[Records excerpted from a collection]
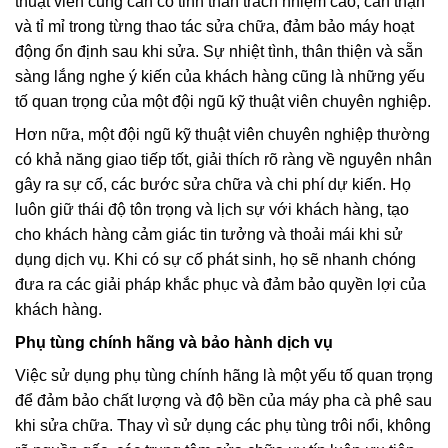
thuật viên cũng cần có tinh thần trách nhiệm cao, cẩn thận
và tỉ mỉ trong từng thao tác sửa chữa, đảm bảo máy hoạt
động ổn định sau khi sửa. Sự nhiệt tình, thân thiện và sẵn
sàng lắng nghe ý kiến của khách hàng cũng là những yếu
tố quan trọng của một đội ngũ kỹ thuật viên chuyên nghiệp.
Hơn nữa, một đội ngũ kỹ thuật viên chuyên nghiệp thường
có khả năng giao tiếp tốt, giải thích rõ ràng về nguyên nhân
gây ra sự cố, các bước sửa chữa và chi phí dự kiến. Họ
luôn giữ thái độ tôn trọng và lịch sự với khách hàng, tạo
cho khách hàng cảm giác tin tưởng và thoải mái khi sử
dụng dịch vụ. Khi có sự cố phát sinh, họ sẽ nhanh chóng
đưa ra các giải pháp khắc phục và đảm bảo quyền lợi của
khách hàng.
Phụ tùng chính hãng và bảo hành dịch vụ
Việc sử dụng phụ tùng chính hãng là một yếu tố quan trọng
để đảm bảo chất lượng và độ bền của máy pha cà phê sau
khi sửa chữa. Thay vì sử dụng các phụ tùng trôi nổi, không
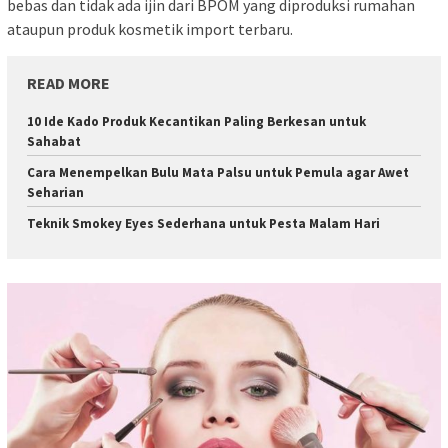
bebas dan tidak ada ijin dari BPOM yang diproduksi rumahan
ataupun produk kosmetik import terbaru.
READ MORE
10 Ide Kado Produk Kecantikan Paling Berkesan untuk
Sahabat
Cara Menempelkan Bulu Mata Palsu untuk Pemula agar Awet
Seharian
Teknik Smokey Eyes Sederhana untuk Pesta Malam Hari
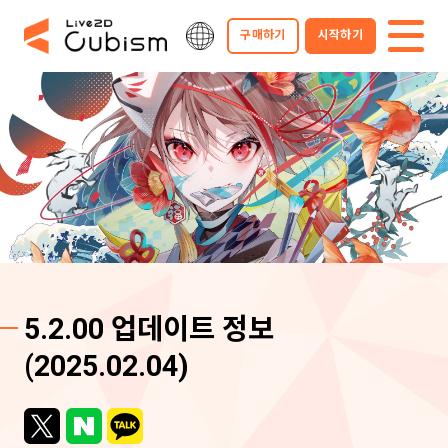
구매하기
시작하기
5.2.00 업데이트 정보
(2025.02.04)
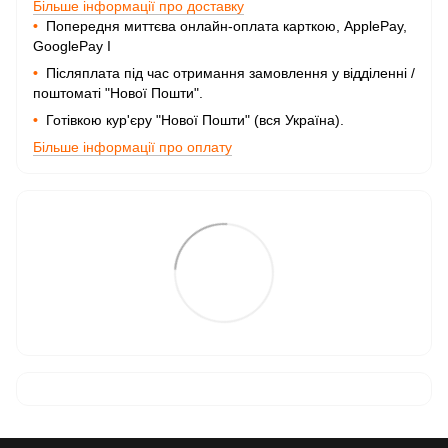
Більше інформації про доставку
•
Попередня миттєва онлайн-оплата карткою, ApplePay,
GooglePay I
•
Післяплата під час отримання замовлення у відділенні /
поштоматі "Нової Пошти".
•
Готівкою кур'єру "Нової Пошти" (вся Україна).
Більше інформації про оплату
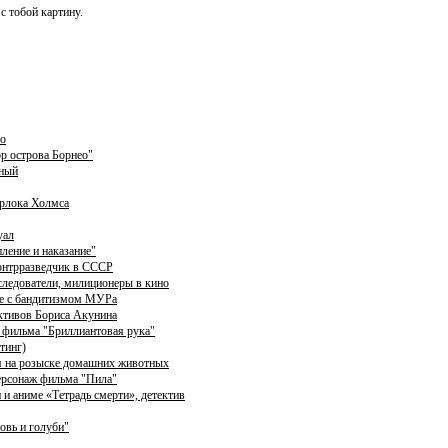
с тобой картину.
но
ор острова Борнео"
зный
рлока Холмса
уал
ление и наказание"
контрразведчик в СССР
следователи, милиционеры в кино
бе с бандитизмом МУРа
ективов Бориса Акунина
 фильма "Бриллиантовая рука"
тинг)
ся на розыске домашних животных
персонаж фильма "Пила"
 и аниме «Тетрадь смерти», детектив
овь и голуби"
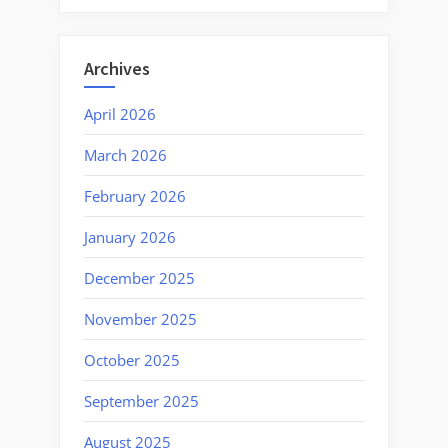
Archives
April 2026
March 2026
February 2026
January 2026
December 2025
November 2025
October 2025
September 2025
August 2025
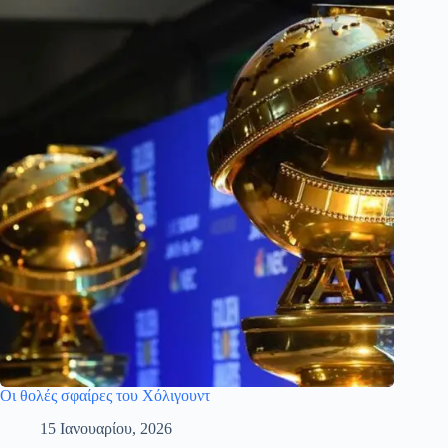
Οι θολές σφαίρες του Χόλιγουντ
15 Ιανουαρίου, 2026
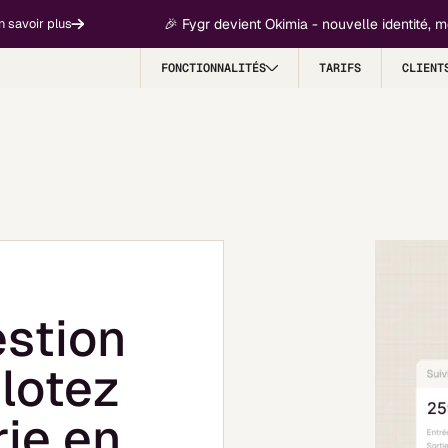
🎉 Fygr devient Okimia - nouvelle identité, même m
 plus
FONCTIONNALITÉS
TARIFS
CLIENT
estion
ilotez
rie en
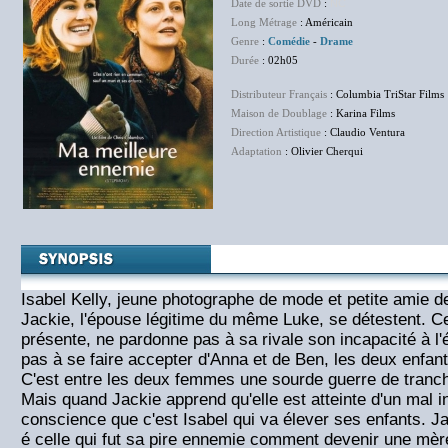
Date de sortie DVD
:
NC
Long Métrage
: Américain
Genre
:
Comédie
-
Drame
Durée
: 02h05
Distributeur Français
: Columbia TriStar Films
Maison de Doublage
: Karina Films
Direction Artistique
: Claudio Ventura
Adaptation
: Olivier Cherqui
Isabel Kelly, jeune photographe de mode et petite amie d
Jackie, l'épouse légitime du même Luke, se détestent. Cel
présente, ne pardonne pas à sa rivale son incapacité à l'é
pas à se faire accepter d'Anna et de Ben, les deux enfan
C'est entre les deux femmes une sourde guerre de tranc
Mais quand Jackie apprend qu'elle est atteinte d'un mal i
conscience que c'est Isabel qui va élever ses enfants. J
é celle qui fut sa pire ennemie comment devenir une mèr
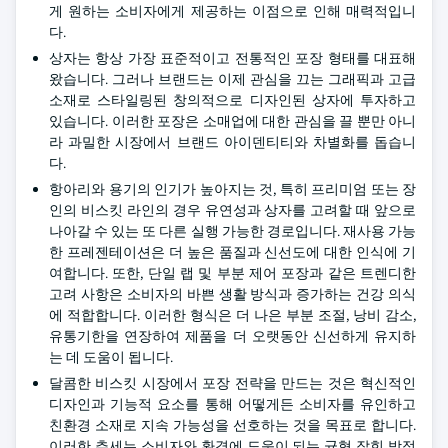
게 원하는 소비자에게 제공하는 이점으로 인해 매력적입니
다.
상자는 항상 가장 표준적이고 전통적인 포장 형태를 대표해
왔습니다. 그러나 브랜드는 이제 관심을 끄는 그래픽과 고급
소재로 스타일링된 창의적으로 디자인된 상자에 투자하고
있습니다. 이러한 포장은 소매업에 대한 관심을 끌 뿐만 아니
라 과밀한 시장에서 브랜드 아이덴티티와 차별화를 돕습니
다.
항아리와 용기의 인기가 높아지는 것, 특히 프리미엄 또는 장
인의 비스킷 라인의 경우 유연성과 상자를 고려할 때 앞으로
나아갈 수 있는 또 다른 실행 가능한 경로입니다. 재사용 가능
한 프레젠테이션은 더 높은 품질과 신선도에 대한 인식에 기
여합니다. 또한, 단일 랩 및 부분 제어 포장과 같은 트렌디한
고려 사항은 소비자의 바쁜 생활 방식과 증가하는 건강 의식
에 적합합니다. 이러한 형식은 더 나은 부분 조절, 낭비 감소,
유통기한을 연장하여 제품을 더 오랫동안 신선하게 유지하
는 데 도움이 됩니다.
달콤한 비스킷 시장에서 포장 전략을 만드는 것은 혁신적인
디자인과 기능적 요소를 통해 어떻게든 소비자를 유인하고
친환경 소재로 지속 가능성을 선호하는 것을 목표로 합니다.
이러한 추세는 소비자와 환경에 도움이 되는 균형 잡힌 방정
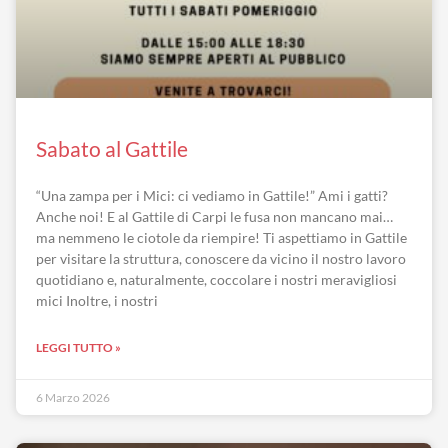
Sabato al Gattile
“Una zampa per i Mici: ci vediamo in Gattile!” Ami i gatti?
Anche noi! E al Gattile di Carpi le fusa non mancano mai…
ma nemmeno le ciotole da riempire! Ti aspettiamo in Gattile
per visitare la struttura, conoscere da vicino il nostro lavoro
quotidiano e, naturalmente, coccolare i nostri meravigliosi
mici Inoltre, i nostri
LEGGI TUTTO »
6 Marzo 2026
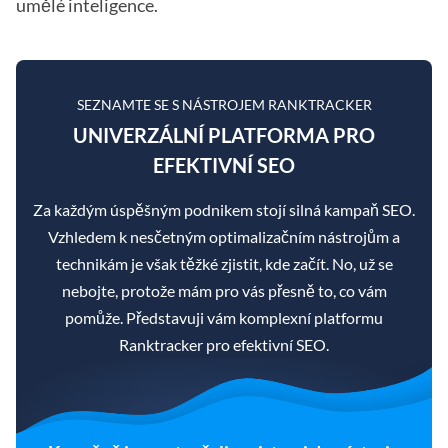
umělé inteligence.
SEZNAMTE SE S NÁSTROJEM RANKTRACKER
UNIVERZÁLNÍ PLATFORMA PRO
EFEKTIVNÍ SEO
Za každým úspěšným podnikem stojí silná kampaň SEO.
Vzhledem k nesčetným optimalizačním nástrojům a
technikám je však těžké zjistit, kde začít. No, už se
nebojte, protože mám pro vás přesně to, co vám
pomůže. Představuji vám komplexní platformu
Ranktracker pro efektivní SEO.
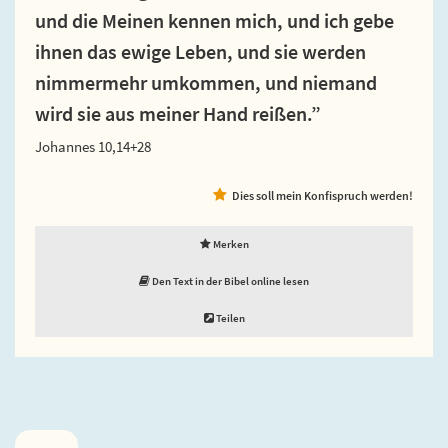
und die Meinen kennen mich, und ich gebe
ihnen das ewige Leben, und sie werden
nimmermehr umkommen, und niemand
wird sie aus meiner Hand reißen.”
Johannes 10,14+28
Dies soll mein Konfispruch werden!
Merken
Den Text in der Bibel online lesen
Teilen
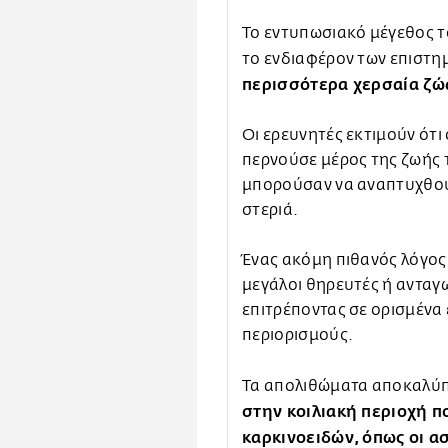
Το εντυπωσιακό μέγεθος το
το ενδιαφέρον των επιστη
περισσότερα χερσαία ζώ
Οι ερευνητές εκτιμούν ότι
περνούσε μέρος της ζωής τ
μπορούσαν να αναπτυχθούν
στεριά.
Ένας ακόμη πιθανός λόγος 
μεγάλοι θηρευτές ή ανταγ
επιτρέποντας σε ορισμένα 
περιορισμούς.
Τα απολιθώματα αποκαλύπ
στην κοιλιακή περιοχή π
καρκινοειδών, όπως οι α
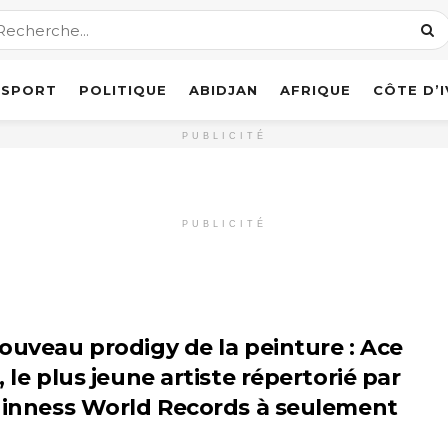
SPORT
POLITIQUE
ABIDJAN
AFRIQUE
CÔTE D’
PUBLICITÉ
PUBLICITÉ
ouveau prodigy de la peinture : Ace
 le plus jeune artiste répertorié par
uinness World Records à seulement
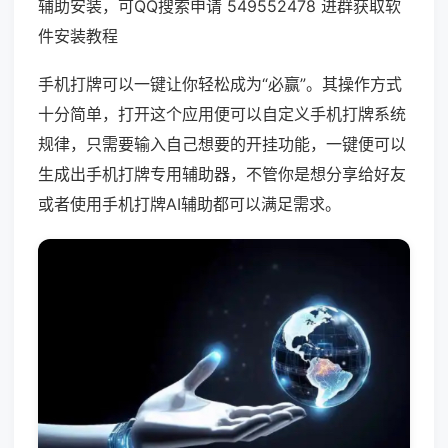
辅助安装，可QQ搜索申请 549552478 进群获取软
件安装教程
手机打牌可以一键让你轻松成为“必赢”。其操作方式
十分简单，打开这个应用便可以自定义手机打牌系统
规律，只需要输入自己想要的开挂功能，一键便可以
生成出手机打牌专用辅助器，不管你是想分享给好友
或者使用手机打牌AI辅助都可以满足需求。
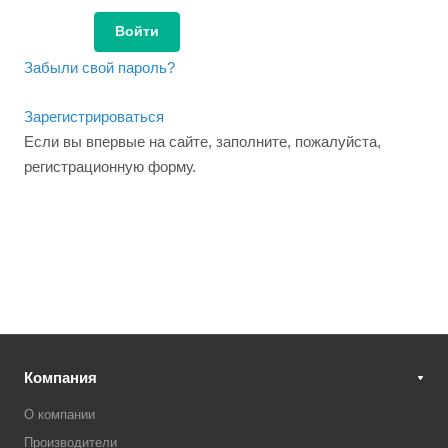
Забыли свой пароль?
Зарегистрироваться
Если вы впервые на сайте, заполните, пожалуйста,
регистрационную форму.
Компания
О компании
Производители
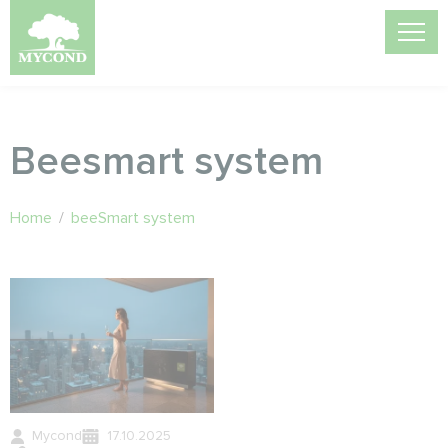
Beesmart system
Home
/
beeSmart system
Mycond
17.10.2025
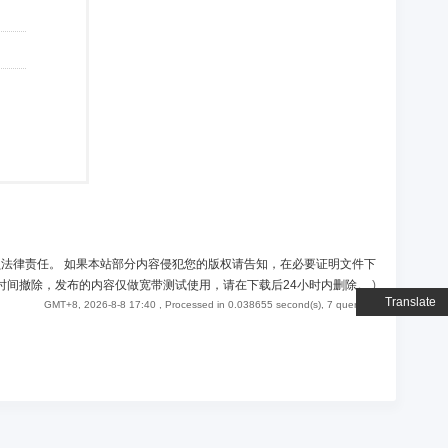
负法律责任。 如果本站部分内容侵犯您的版权请告知，在必要证明文件下
时间撤除，发布的内容仅做宽带测试使用，请在下载后24小时内删除。
)
Translate
GMT+8, 2026-8-8 17:40
, Processed in 0.038655 second(s), 7 queries .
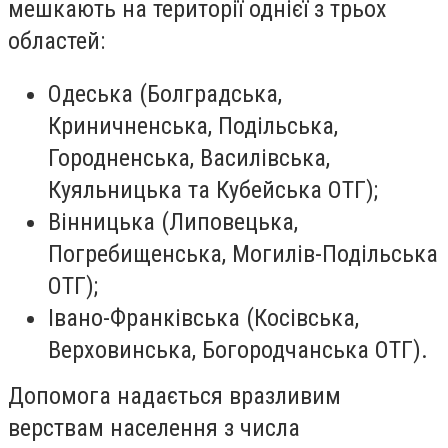
мешкають на території однієї з трьох
областей:
Одеська (Болградська,
Криничненська, Подільська,
Городненська, Василівська,
Куяльницька та Кубейська ОТГ);
Вінницька (Липовецька,
Погребищенська, Могилів-Подільська
ОТГ);
Івано-Франківська (Косівська,
Верховинська, Богородчанська ОТГ).
Допомога надається вразливим
верствам населення з числа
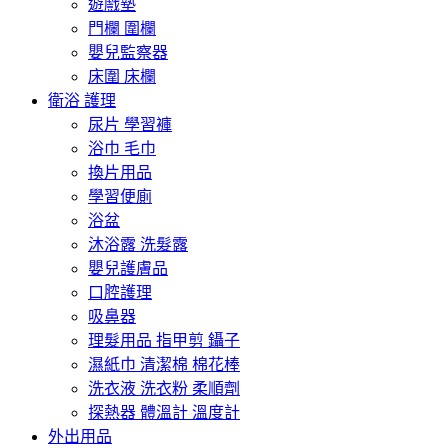
遊戲墊
門欄 圍欄
嬰兒監察器
床圍 床欄
衛浴 護理
尿片 學習褲
浴巾 毛巾
換片用品
學習便廁
浴盆
沐浴露 洗髮露
嬰兒護膚品
口腔護理
吸鼻器
理髮用品 指甲剪 鑷子
濕紙巾 清潔棉 棉花棒
洗衣液 洗衣粉 柔順劑
探熱器 體溫計 溫度計
外出用品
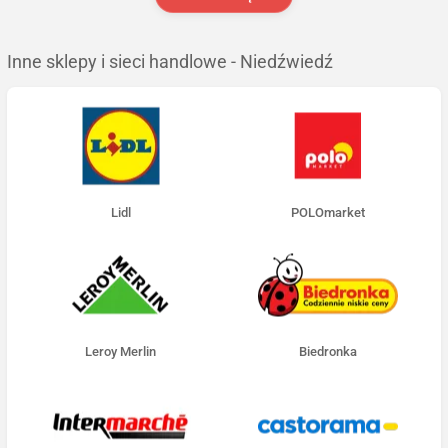
Inne sklepy i sieci handlowe - Niedźwiedź
Lidl
POLOmarket
Leroy Merlin
Biedronka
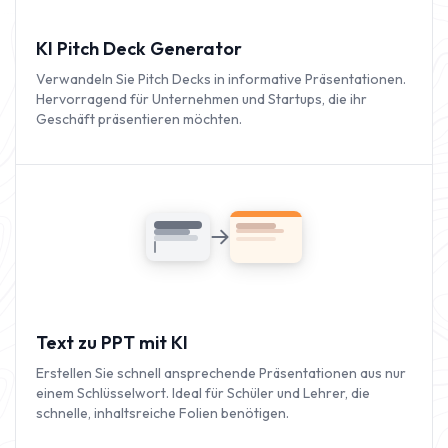
KI Pitch Deck Generator
Verwandeln Sie Pitch Decks in informative Präsentationen.
Hervorragend für Unternehmen und Startups, die ihr
Geschäft präsentieren möchten.
Text zu PPT mit KI
Erstellen Sie schnell ansprechende Präsentationen aus nur
einem Schlüsselwort. Ideal für Schüler und Lehrer, die
schnelle, inhaltsreiche Folien benötigen.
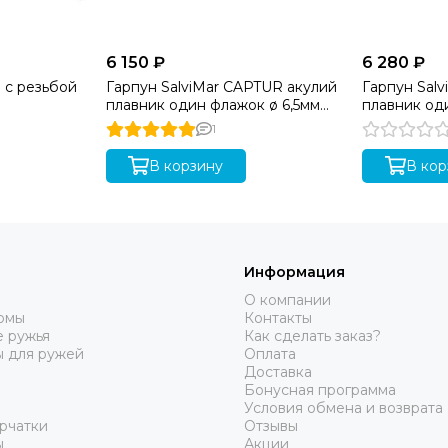
6 150 ₽
6 280 ₽
 с резьбой
Гарпун SalviMar CAPTUR акулий
Гарпун Sal
плавник один флажок ø 6,5мм
плавник од
115cm
130cm
1
В корзину
В кор
Информация
О компании
юмы
Контакты
 ружья
Как сделать заказ?
ы для ружей
Оплата
Доставка
Бонусная программа
Условия обмена и возврата
рчатки
Отзывы
ы
Акции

__DIRECTIONS FOR THIS TASK__:
What lines in the data above contain the word "Подільська"? Show them all.

__OUTPUT__:
Криничненська, Подільська,
Погребищенська, Могилів-Подільська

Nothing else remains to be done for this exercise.